Review: "The Girl with the Dragon Tattoo"

It shouldn't be surprising that there is already talk of an American remake of Niels Arden Oplev's hit Swedish serial killer drama, The Girl with the Dragon Tattoo, before it is even released in the US. After all, it's already the most successful film in its home country, why shouldn't Hollywood be salivating over the prospects of taking it for a spin with the no-subtitle crowd?

Based on the novel by the late Stieg Larsson, the first in the so called Millennium Trilogy, The Girl with the Dragon Tattoo is steeped in Larsson's self professed love for American crime fiction. It is, at its heart, a potboiler, and Oplev embraces that with unabashed aplomb.

The film introduces us to Mikael Blomkvist (Micahel Nyqvist), a disgraced journalist who is being sent to prison for slander after publicly accusing the CEO of a successful financial institution of several serious crimes. In the six months before he is to begin his three month prison term, Blomkvist is approached by Henrik Vanger (Sven-Bertil Taube), a wealthy retired businessman, to help solve a decades old case in which his 16 year old niece. Harriet, whom he treated as his own daughter, disappeared without a trace.

Intrigued by the prospect (and its high pay grade), and not wanting to cause his employers any further embarrassment by his presence, Blomkvist agrees to investigate the case. Along the way he meets and enlists the help of an enigmatic young hacker named Lisbeth Salander (Noomi Rapace), who has a dark and troubled past and is under the thumb of a reprehensible guardian. Together, they uncover a link between Harriet and a series of ritualistic, religiously motivated murders. As they work to uncover the past, it quickly becomes clear that someone does not want them to fund the answers, the very someone who Harriet may have once discovered herself more than 40 years ago.

At its heart, The Girl with the Dragon Tattoo is a cheaply entertaining piece of pulp fiction hackery, a beach read come to life in film form. There's nothing new under the sun here. Oplev uses every tired trick in the book - red herrings abound, shadowy figures dart across the frame accompanied by quick musical exclamations from the score. It's a dime store paperback novel as a movie, walking the well trod path of serial killer dramas that came before it.

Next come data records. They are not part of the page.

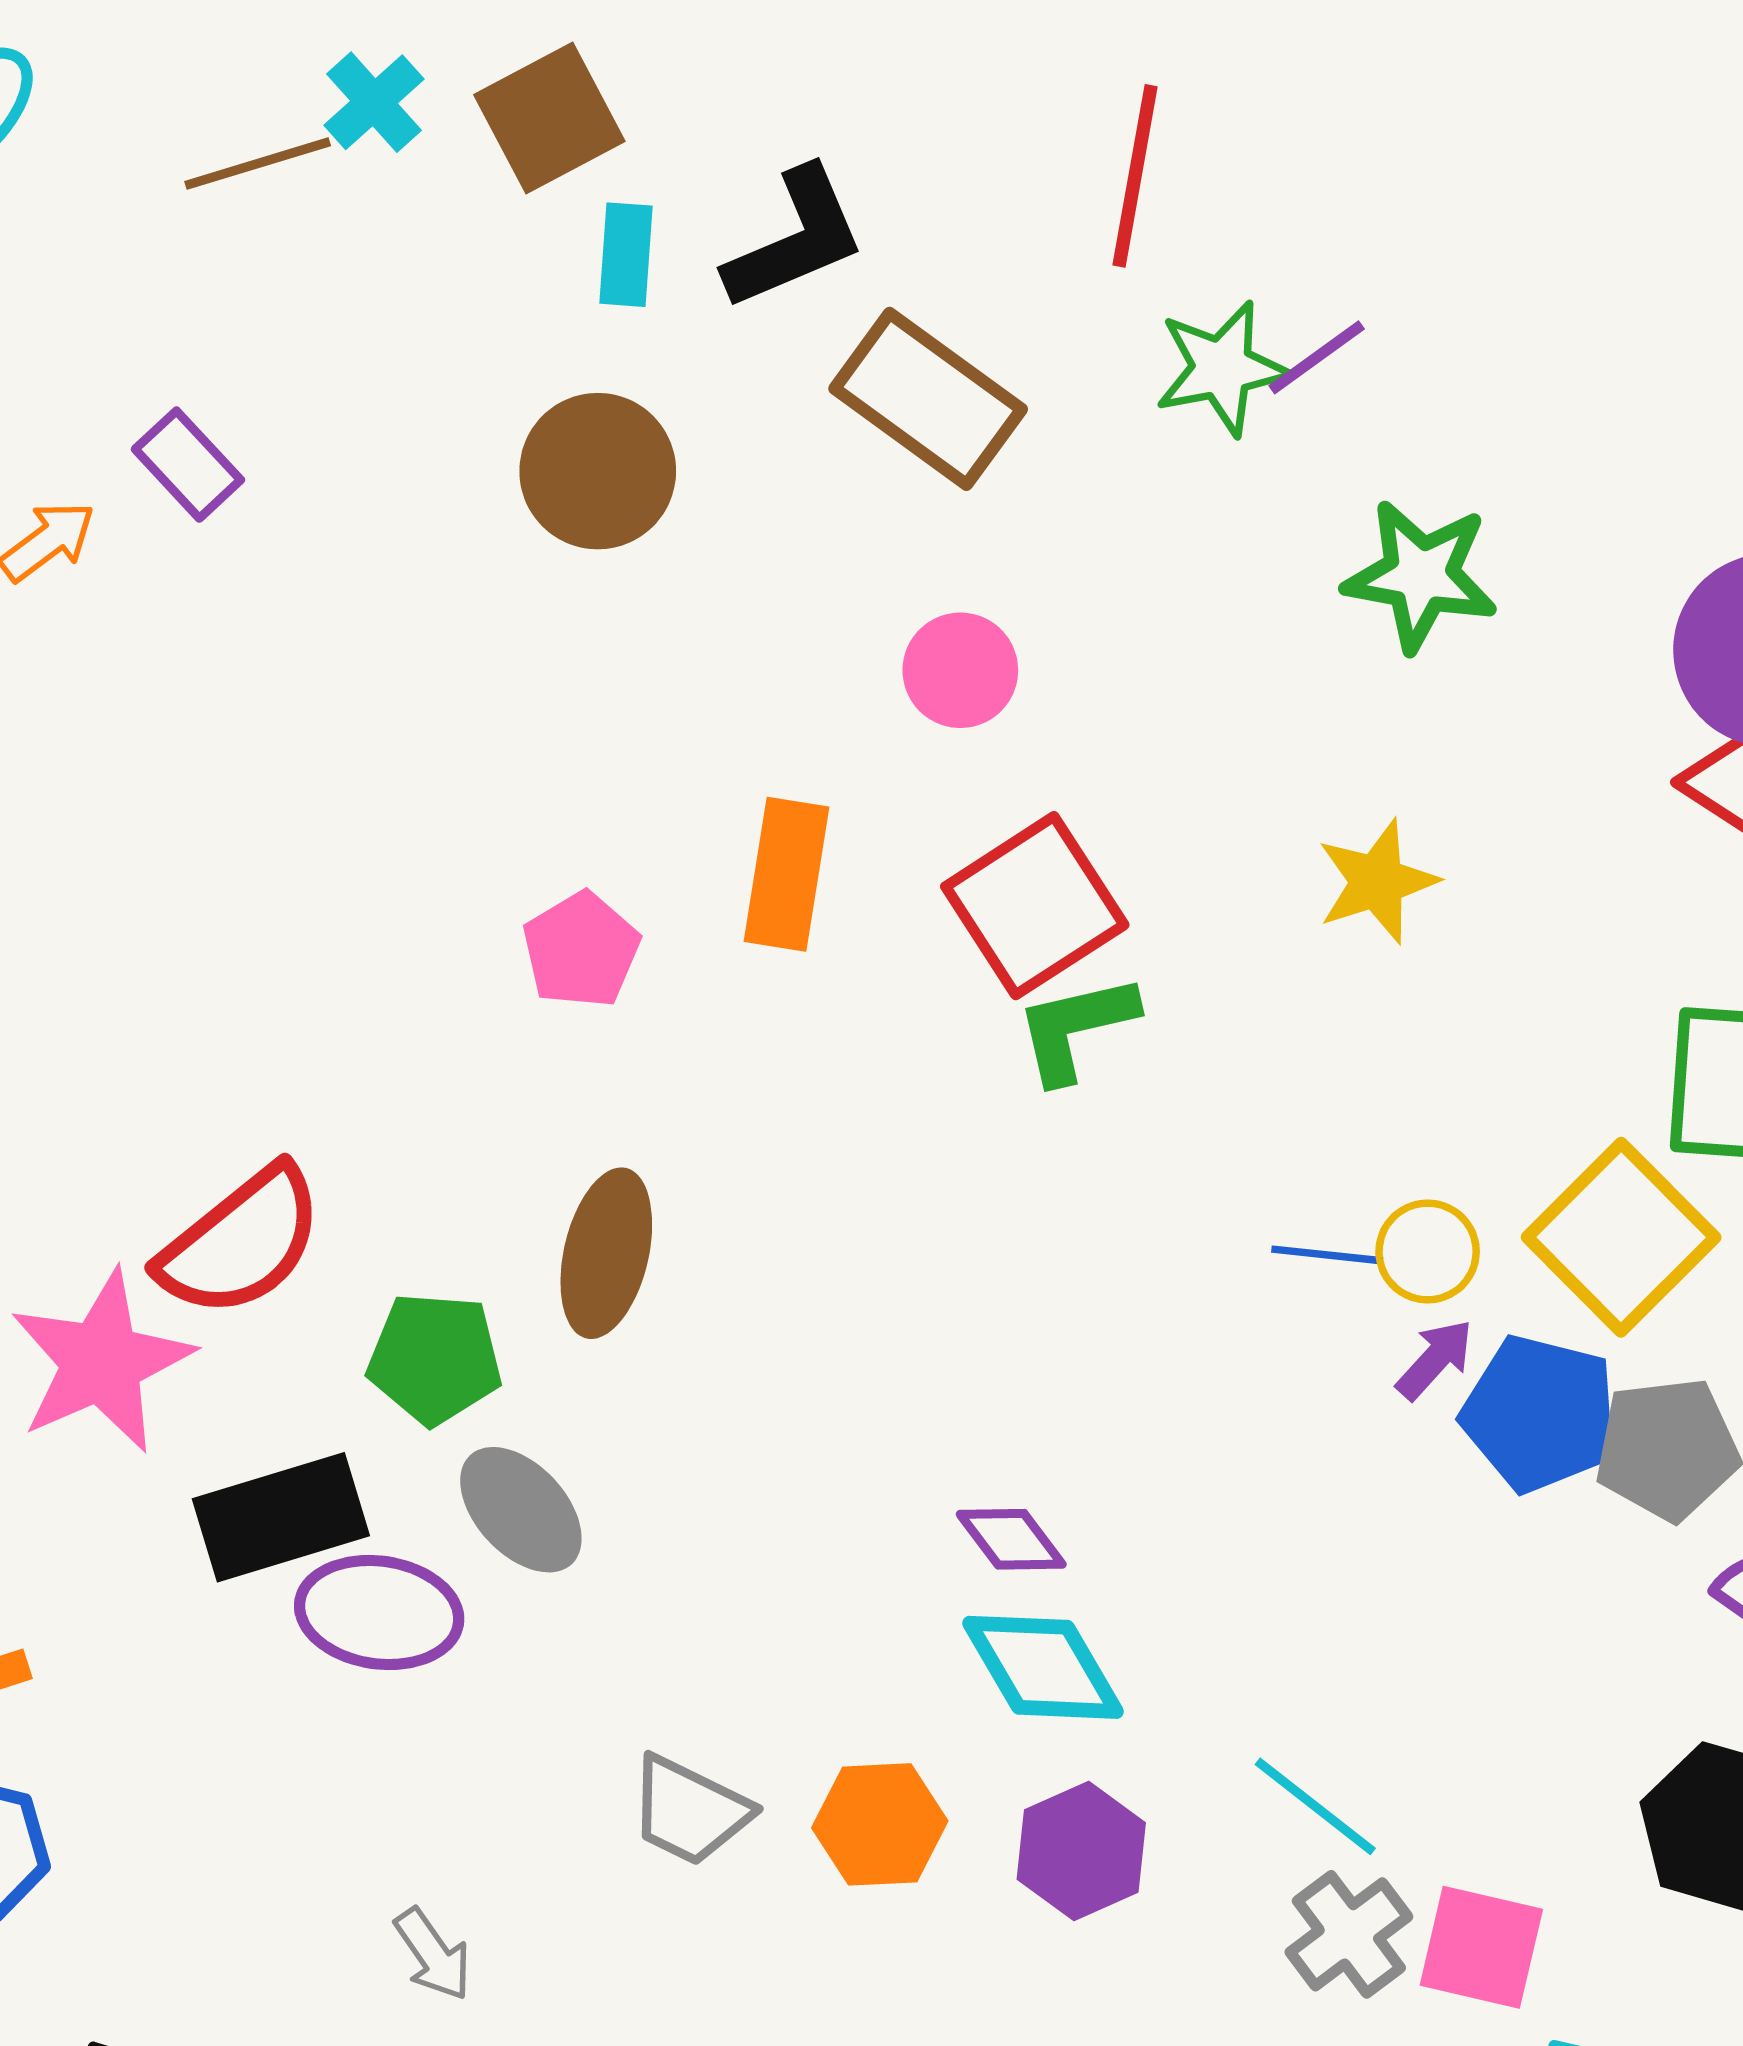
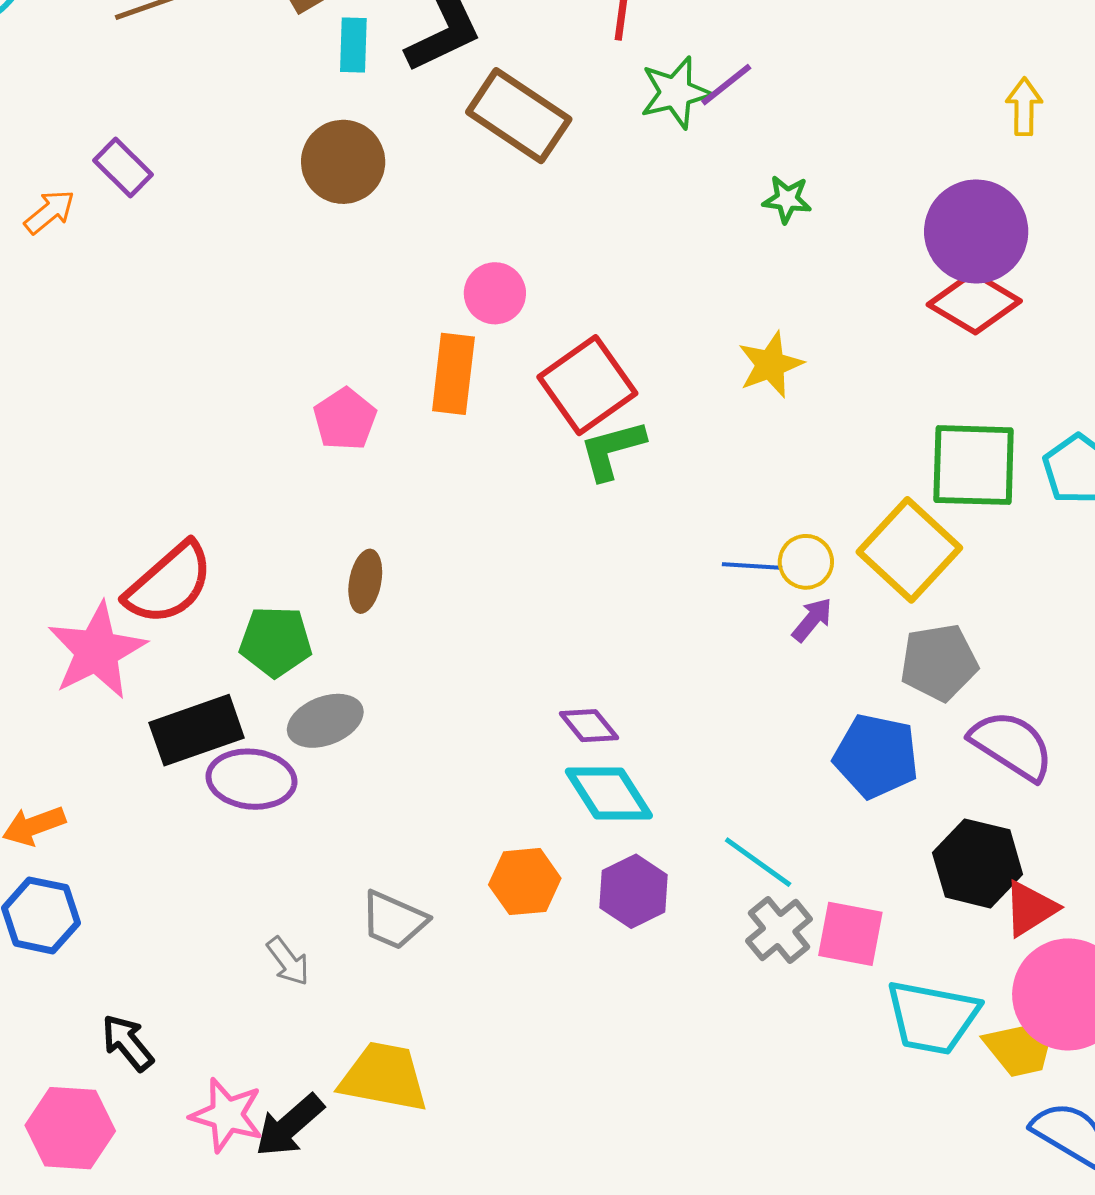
green star: (1421, 576) -> (787, 199), size x0.6
pink circle: (960, 670) -> (495, 293), moved
brown ellipse: (606, 1253) -> (365, 581), size x0.7
blue pentagon: (1540, 1414) -> (876, 756), moved
gray ellipse: (521, 1510) -> (325, 721), turned -66
gray trapezoid: (690, 1811) -> (394, 920), moved

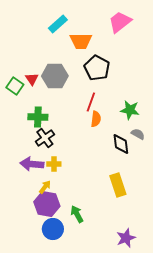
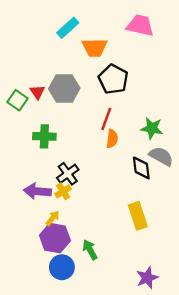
pink trapezoid: (120, 22) -> (140, 25), turned 50
gray semicircle: (138, 134) -> (161, 156), size x1.5
black cross: (45, 138) -> (68, 174), moved
yellow cross: (54, 164) -> (63, 191), turned -32

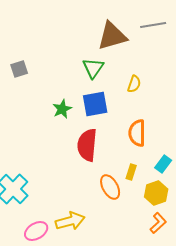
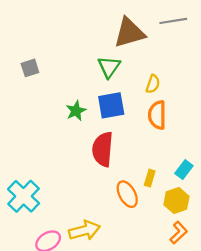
orange semicircle: (137, 133) -> (157, 115), moved

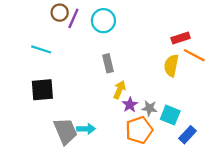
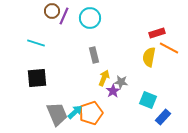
gray star: (149, 108) -> (121, 82), moved
cyan arrow: (86, 129) -> (75, 112), turned -42
orange pentagon: (139, 130) -> (91, 113), moved

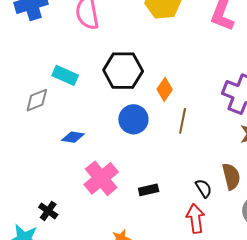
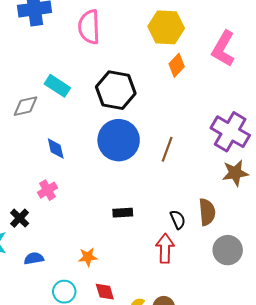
orange diamond: (165, 89) -> (177, 65), moved
blue circle: (133, 119) -> (119, 140), size x1.4
blue diamond: (73, 137) -> (56, 149), turned 60
pink cross: (101, 178) -> (47, 190), moved, size x0.6

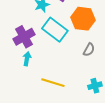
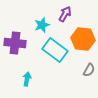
purple cross: (24, 37) -> (15, 43), moved, turned 35

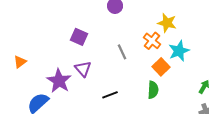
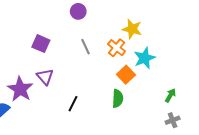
gray line: (122, 52) -> (85, 47), moved
black line: (110, 95) -> (73, 104), turned -42

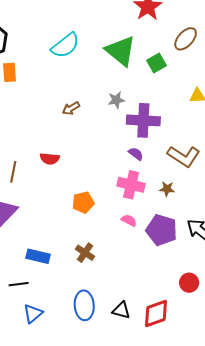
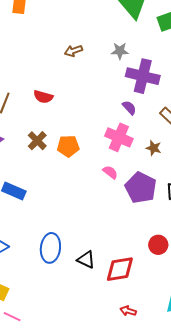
brown cross: (85, 253) -> (37, 141), moved

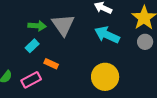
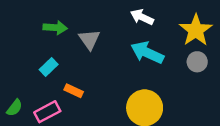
gray triangle: (63, 25) -> (89, 39), size x0.7
green arrow: (37, 26) -> (55, 28), moved

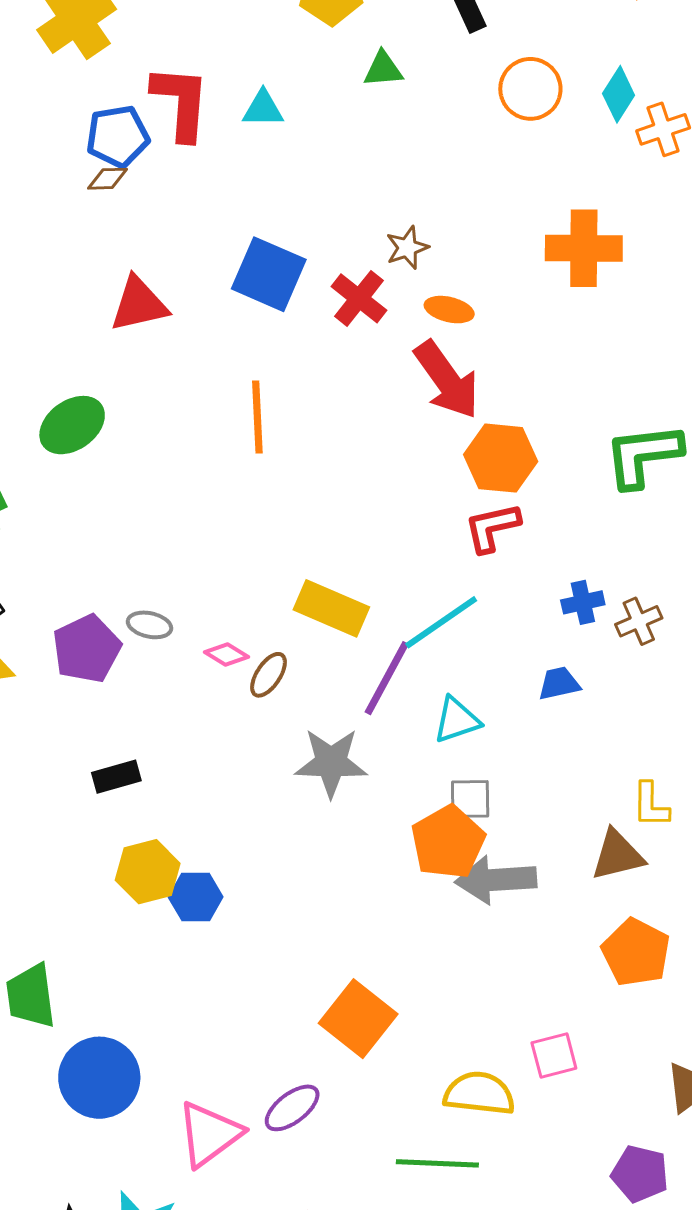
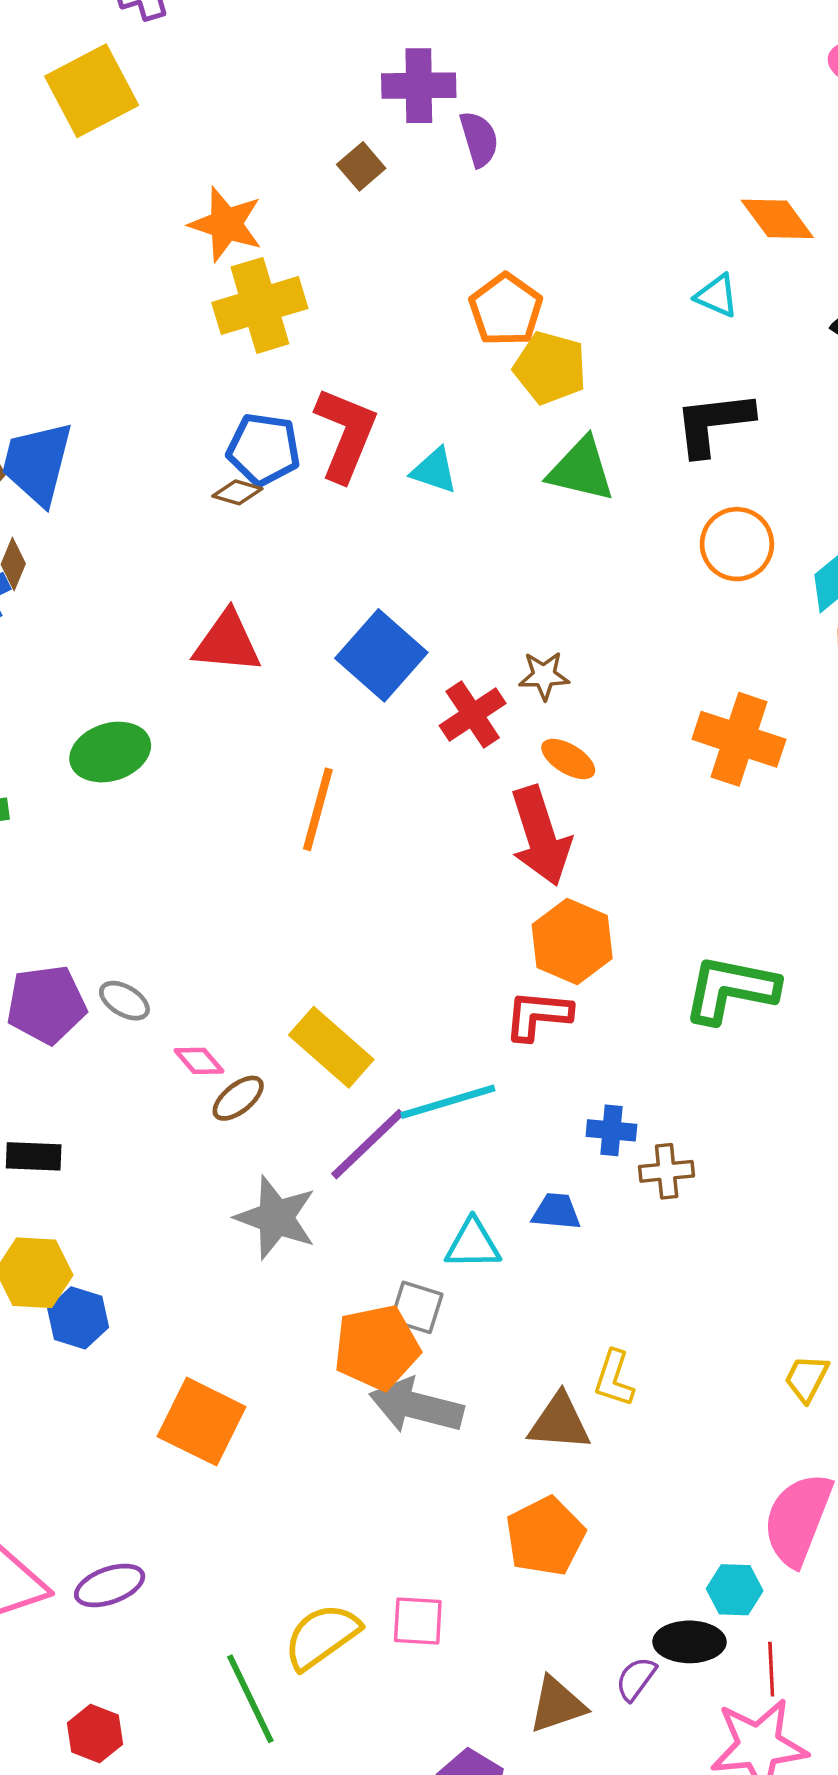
green triangle: (383, 69) -> (581, 470), size x1.5
cyan triangle: (457, 720) -> (473, 1244), moved
orange square: (358, 1019) -> (202, 1422), moved, turned -30
yellow semicircle: (479, 1093) -> (322, 1636), turned -60
green line: (437, 1163) -> (250, 1699), turned 44

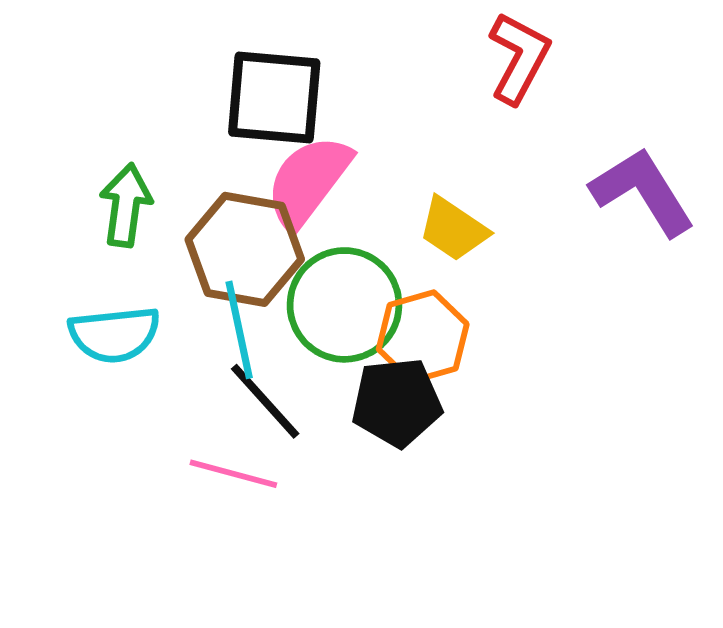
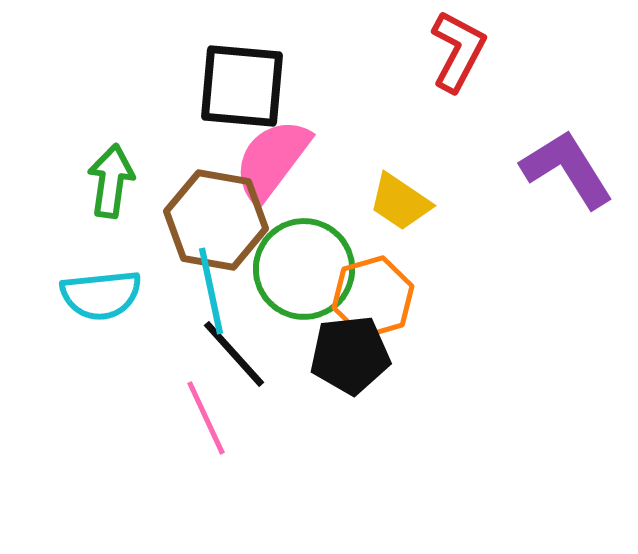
pink line: (233, 474) -> (206, 418), turned 50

To its credit, however, it never tries to be anything more. As a lurid late night distraction, a midnight movie cable channel surfers, it works just fine. It knows its place, and stays there, even if it never quite earns its bloated 152 minute running time. Genre cliches abound (can we please retire the whole "villain reveals entire dastardly plot when he thinks he has the upper hand" device now?), but while his back of tricks may be decidedly old hat, Oplev keeps the film consistently entertaining throughout. It doesn't hold a candle, however, to the similarly themed but far superior Red Riding trilogy, which was released earlier this year, which are true examples of how to transcend the material and do this kind of thing right.

One has to wonder just how different a Hollywood version of this would be. It already has all the trappings of a big budget Hollywood thriller, except it's in Swedish rather than English. Maybe Lisbeth won't sodomize a sadistic anal rapist with a giant dildo? Who knows? It will doubtlessly retain its tawdry gumshoe kitsch, but given the origins of its source material, it really shouldn't be any other way.

GRADE - ★★½ (out of four)

THE GIRL WITH THE DRAGON TATTOO; Directed by Niels Arden Oplev; Stars Micahel Nyqvist, Noomi Rapace, Lena Endre, Sven-Bertil Taube, Peter Haber; Not Rated; In Swedish w/English subtitles; Opens today, 3.19, in select cities.